As the fallout from the collapse of Silicon Valley Bank in California and Signature Bank in New York continued, official figures showed inflation in the US hit 6pc in February.

That was down from 6.4pc in January and a peak of 9.1pc last Summer, but still well above the Fed’s 2pc target.

The Fed has been aggressive­ly hiking interest rates to try to bring inflation down and hawkish recent comments from chairman Jerome Powell ( pictured) had left investors expecting another big rise next week.

But markets have since been betting that the collapse of SVB last Friday may have given it reason to pause. That is because the California lender’s demise stemmed from the slump in value of its bond holdings, which was the result of the rate hikes.

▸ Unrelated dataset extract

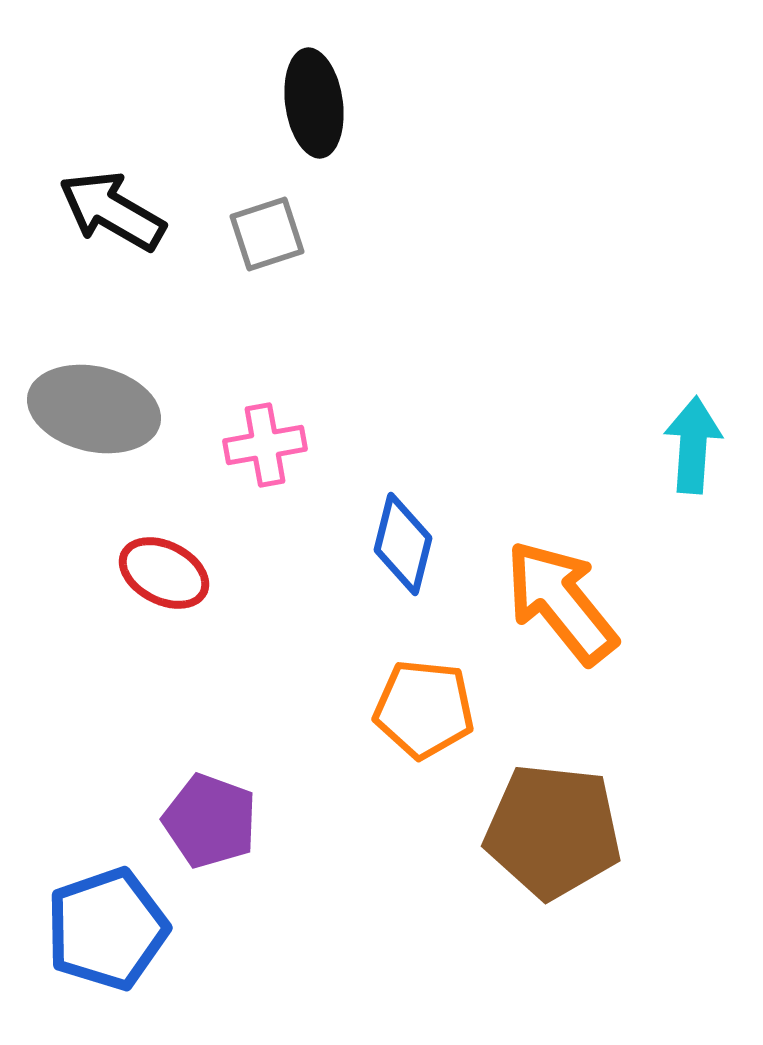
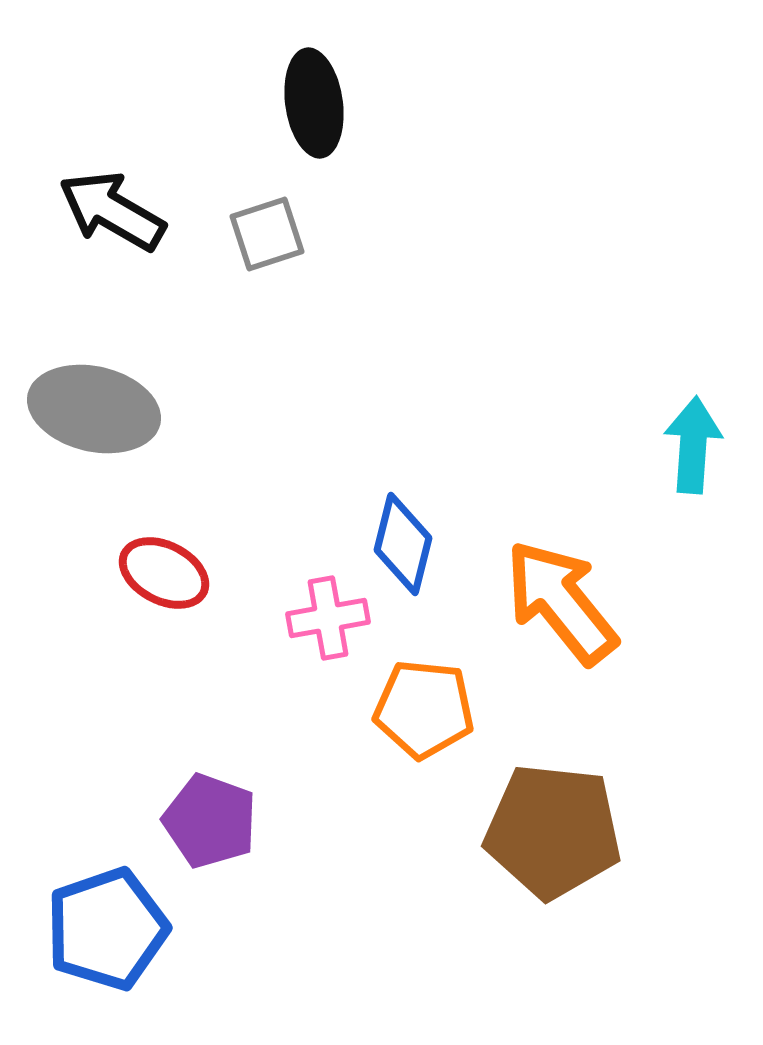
pink cross: moved 63 px right, 173 px down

Fears that further hikes could weaken more US lenders create a dilemma for the Fed – and was dubbed a ‘battle of fire and ice’ by Ted Pick, co-president of US banking giant Morgan Stanley.

Speaking at the bank’s European Financials Conference, Pick said: ‘This is part of the process of the knob being turned to tighten financial conditions to make sure that we are on our way to normalisin­g a higher interest rate world. But there might well be surprises.’

Andrew Hunter, deputy chief US economist at Capital Economics, said the latest figures ‘add to the evidence that inflation remains stubbornly high’.

But he added: ‘The ongoing fallout from the SVB crisis over the coming days is still likely to have a bigger bearing on what happens at next week’s meeting.’

Only last week, Powell warned interest rates would need to move higher and possibly faster than expected because inflation was proving more persistent than central bank officials anticipate­d.

Brian Jacobsen, senior investment strategist at Allspring Global Investment­s, said: ‘The Fed is stuck between a rock and a hard place. Inflation met expectatio­ns, but is still uncomforta­bly hot. Financial stresses are intense. Prudence would dictate they pause, but couple it with a stern warning that if inflation trends don’t improve that they might need to hike more.’